Answer to Question #169479 in Statistics and Probability for Sunera

Question #169479

The maintenance department of a city’s electric power company finds that it is cost-effective to replace all street bulbs at once, rather than to replace the bulbs individually as they burn out. Assume that the lifetime of a bulb is normally distributed, with a mean of 3000 hours and a standard deviation of 200 hours.

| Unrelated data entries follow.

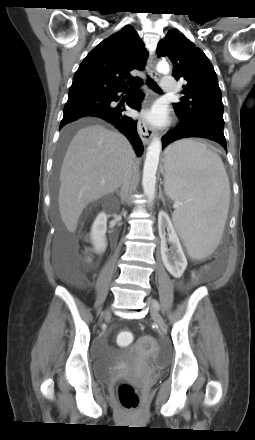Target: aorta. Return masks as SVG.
<instances>
[{
	"instance_id": "obj_1",
	"label": "aorta",
	"mask_w": 255,
	"mask_h": 440,
	"mask_svg": "<svg viewBox=\"0 0 255 440\" xmlns=\"http://www.w3.org/2000/svg\"><path fill=\"white\" fill-rule=\"evenodd\" d=\"M156 69L160 73H168L170 66L166 61H160L157 64ZM161 147V140L158 137H155L148 146L144 162L142 185L144 194L147 196L150 204L155 198L156 171L159 164Z\"/></svg>"
}]
</instances>
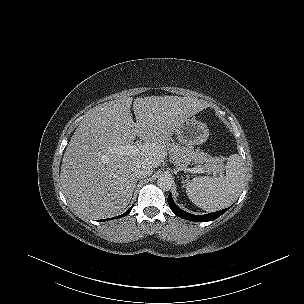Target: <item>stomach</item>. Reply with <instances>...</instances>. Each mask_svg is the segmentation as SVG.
<instances>
[{
  "label": "stomach",
  "instance_id": "0dacf381",
  "mask_svg": "<svg viewBox=\"0 0 304 304\" xmlns=\"http://www.w3.org/2000/svg\"><path fill=\"white\" fill-rule=\"evenodd\" d=\"M177 138L185 145L203 144L209 137L207 125L195 118H187L175 131Z\"/></svg>",
  "mask_w": 304,
  "mask_h": 304
}]
</instances>
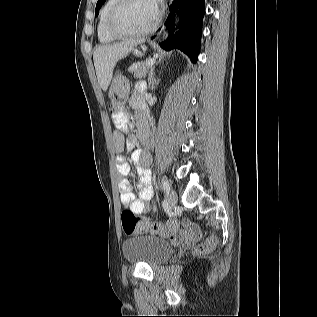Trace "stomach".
Wrapping results in <instances>:
<instances>
[{
    "label": "stomach",
    "instance_id": "1",
    "mask_svg": "<svg viewBox=\"0 0 317 317\" xmlns=\"http://www.w3.org/2000/svg\"><path fill=\"white\" fill-rule=\"evenodd\" d=\"M141 48L143 51L146 50V46L145 45H141ZM134 54L141 56L142 52L139 51L138 49H134ZM117 69L118 70H128L129 69V64L128 63H118L117 64Z\"/></svg>",
    "mask_w": 317,
    "mask_h": 317
}]
</instances>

a) If the department wants to more than 1% of the bulbs to burn out before they are replaced, after how many hours should all of the bulbs be replaced?

b) If two bulbs are selected at random from among those that have been replaced, what is the probability that at least one of them has burned out?

Expert's answer

a) According to distribution function of a normal random variable X with mean of 3000 hours and standart deviation of 200 hours:

"Pr(X < X_0) = \\Phi(\\frac{X_0 - 3000}{200}) = 0.01" , where "\\Phi(x) = \\int_{-\\infty}^{x}e^{\\frac{-t^2}{2}}\\frac{dt}{\\sqrt{2\\pi}}" is distribution function of a normal random variable with mean = 0 and standard deviation = 1, hence:"X_0 = 3000 + 200\\cdot \\Phi^{-1}(0.01) = 2535"

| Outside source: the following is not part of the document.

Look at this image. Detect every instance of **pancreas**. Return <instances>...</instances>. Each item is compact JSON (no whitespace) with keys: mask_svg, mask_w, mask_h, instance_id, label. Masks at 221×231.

So, department should replace all bulbs after 2535 hours

b) We want to estimate the probability that at least one of two bulbs (with lifetimes "X_1" , "X_2" ) have lifetime less than "X_0" :

"Pr(min(X_1, X_2) < X_0) = 1 - Pr(min(X_1, X_2) \\geq X_0) = 1 - (Pr(X_1 \\geq X_0))^2 = 1 - (1 - Pr(X_1 < X_0))^2 = 1 - (1 - 0.01)^2 = 0.02"

So, the probability that at least one of these two bulbs has burned out is approximately 2%.